→ **Extracted information**
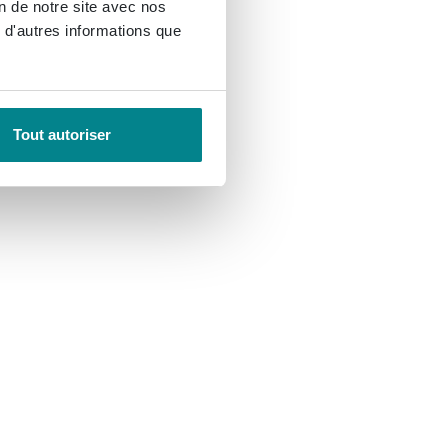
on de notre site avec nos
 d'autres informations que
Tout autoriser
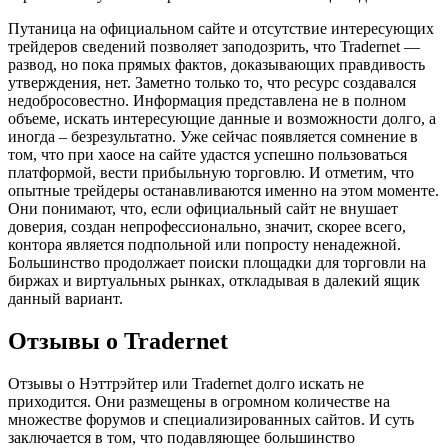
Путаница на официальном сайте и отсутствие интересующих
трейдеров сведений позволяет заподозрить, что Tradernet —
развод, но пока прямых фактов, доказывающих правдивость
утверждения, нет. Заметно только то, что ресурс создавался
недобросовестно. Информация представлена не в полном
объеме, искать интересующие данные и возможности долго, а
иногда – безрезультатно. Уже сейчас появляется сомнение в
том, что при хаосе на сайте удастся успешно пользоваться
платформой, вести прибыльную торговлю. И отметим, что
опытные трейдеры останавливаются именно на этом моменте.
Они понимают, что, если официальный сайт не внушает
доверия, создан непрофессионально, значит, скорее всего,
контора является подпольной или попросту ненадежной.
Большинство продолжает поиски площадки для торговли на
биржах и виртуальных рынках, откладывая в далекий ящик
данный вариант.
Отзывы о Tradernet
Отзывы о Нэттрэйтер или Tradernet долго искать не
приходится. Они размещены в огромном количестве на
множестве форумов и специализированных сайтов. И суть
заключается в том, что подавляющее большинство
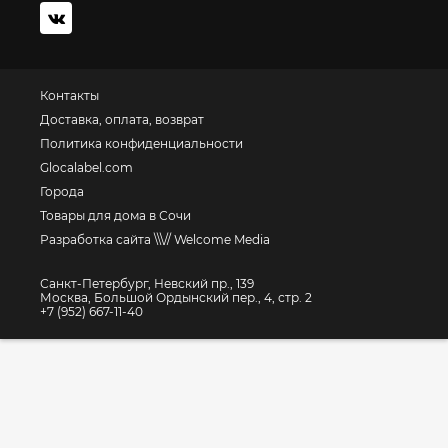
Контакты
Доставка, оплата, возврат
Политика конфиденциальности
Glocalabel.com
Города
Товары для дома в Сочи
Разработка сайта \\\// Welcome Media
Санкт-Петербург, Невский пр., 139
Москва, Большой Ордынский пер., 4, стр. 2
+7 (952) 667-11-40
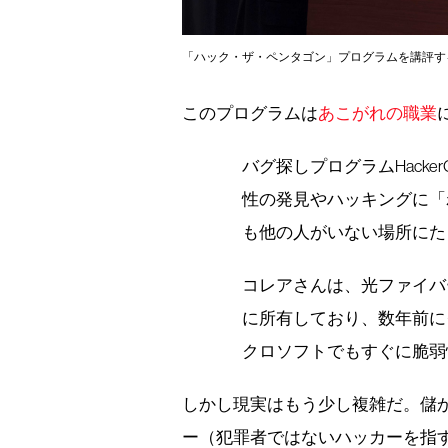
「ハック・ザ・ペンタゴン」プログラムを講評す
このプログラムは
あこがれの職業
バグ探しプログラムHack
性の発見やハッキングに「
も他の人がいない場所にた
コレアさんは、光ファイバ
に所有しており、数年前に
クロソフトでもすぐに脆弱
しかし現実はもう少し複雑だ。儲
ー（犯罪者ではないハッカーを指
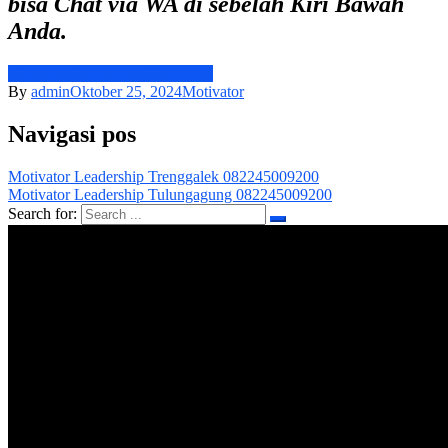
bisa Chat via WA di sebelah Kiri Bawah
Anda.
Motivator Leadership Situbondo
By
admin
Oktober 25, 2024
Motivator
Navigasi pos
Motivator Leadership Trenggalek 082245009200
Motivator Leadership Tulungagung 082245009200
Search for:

→ **Work to be completed**
Every line of the records that includes the word "Leadership" should be gathered.

→ **Written solution**
Motivator Leadership Situbondo
Motivator Leadership Trenggalek 082245009200
Motivator Leadership Tulungagung 082245009200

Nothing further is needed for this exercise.